> [To do]
From the entries below, reproduce exactly the line containing "Value (316, 1415)", the line containing "N°63 – 2024 – Varia (93, 511)", and every line in between, with nothing added.

> [Available records]

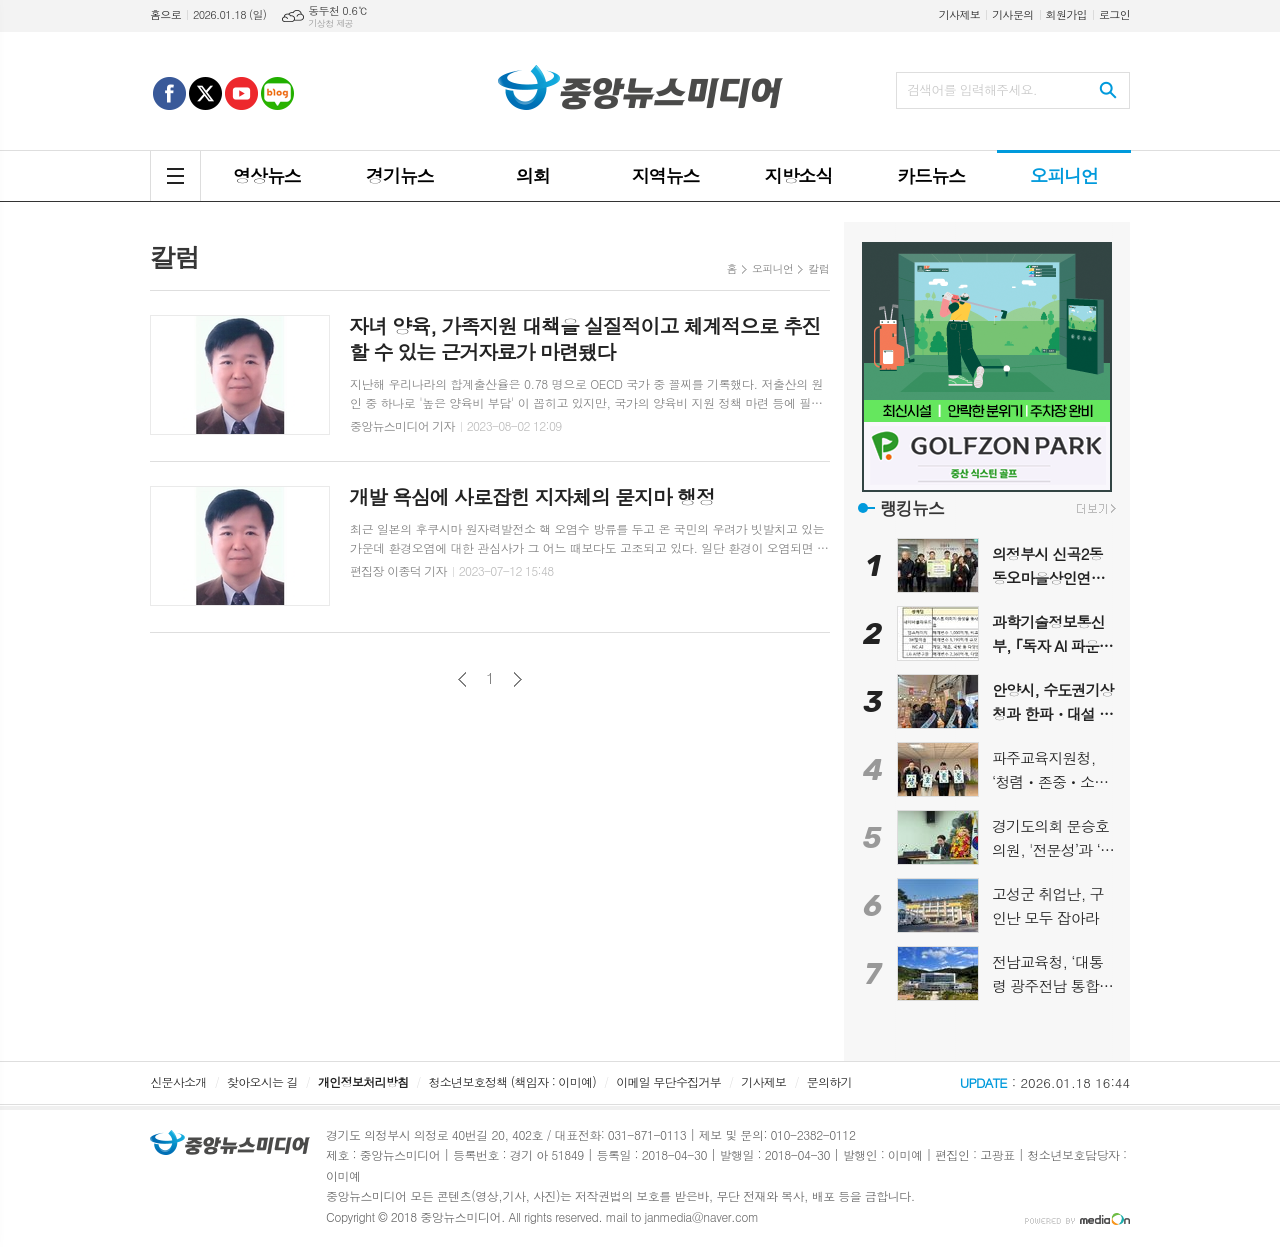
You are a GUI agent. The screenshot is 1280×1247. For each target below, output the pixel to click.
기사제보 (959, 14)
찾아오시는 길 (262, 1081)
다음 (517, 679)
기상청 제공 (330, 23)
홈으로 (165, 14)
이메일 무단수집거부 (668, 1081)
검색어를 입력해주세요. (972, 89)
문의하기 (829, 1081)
--
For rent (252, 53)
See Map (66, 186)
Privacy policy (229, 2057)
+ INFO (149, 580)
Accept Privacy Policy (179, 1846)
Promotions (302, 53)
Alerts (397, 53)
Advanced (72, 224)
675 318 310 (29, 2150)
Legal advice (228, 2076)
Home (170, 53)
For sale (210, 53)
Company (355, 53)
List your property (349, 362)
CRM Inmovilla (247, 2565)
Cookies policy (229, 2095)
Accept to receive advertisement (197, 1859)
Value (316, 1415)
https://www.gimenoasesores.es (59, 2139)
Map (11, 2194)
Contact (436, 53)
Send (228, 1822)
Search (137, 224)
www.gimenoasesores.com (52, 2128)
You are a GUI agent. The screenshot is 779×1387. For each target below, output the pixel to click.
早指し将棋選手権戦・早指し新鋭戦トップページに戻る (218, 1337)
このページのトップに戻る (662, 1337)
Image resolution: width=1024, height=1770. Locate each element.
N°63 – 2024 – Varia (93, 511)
==
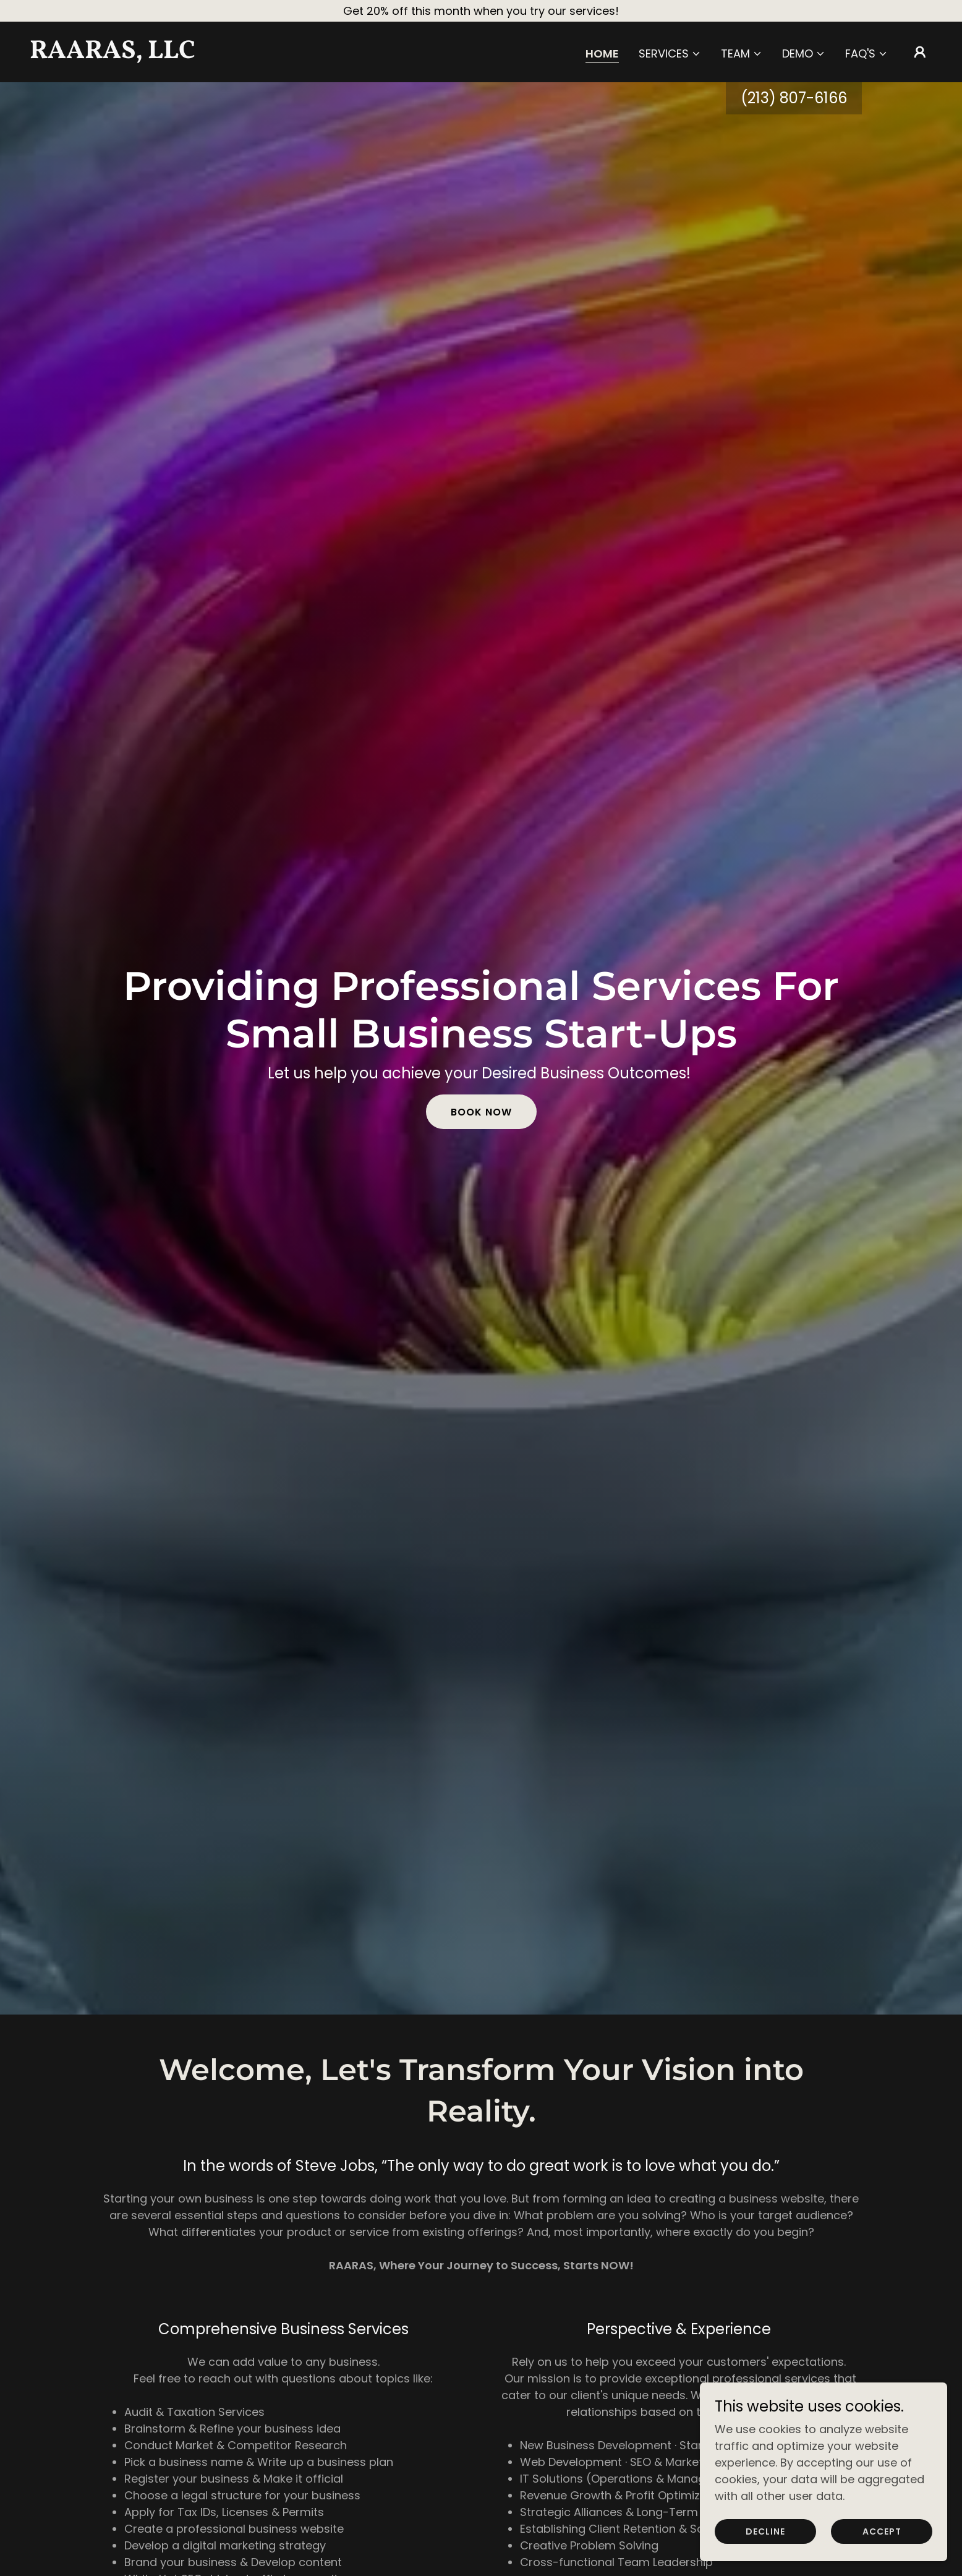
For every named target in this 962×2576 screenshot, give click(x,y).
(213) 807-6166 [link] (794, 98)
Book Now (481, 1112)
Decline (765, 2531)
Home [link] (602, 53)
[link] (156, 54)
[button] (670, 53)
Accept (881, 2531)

> [Result below]
Value (316, 1415)
https://www.gimenoasesores.es (59, 2139)
Map (11, 2194)
Contact (436, 53)
Send (228, 1822)
Search (137, 224)
www.gimenoasesores.com (52, 2128)
You are a GUI agent. The screenshot is 779×1387. For each target below, output the pixel to click.
早指し将棋選手権戦・早指し新鋭戦トップページに戻る (218, 1337)
このページのトップに戻る (662, 1337)
Image resolution: width=1024, height=1770. Locate each element.
N°63 – 2024 – Varia (93, 511)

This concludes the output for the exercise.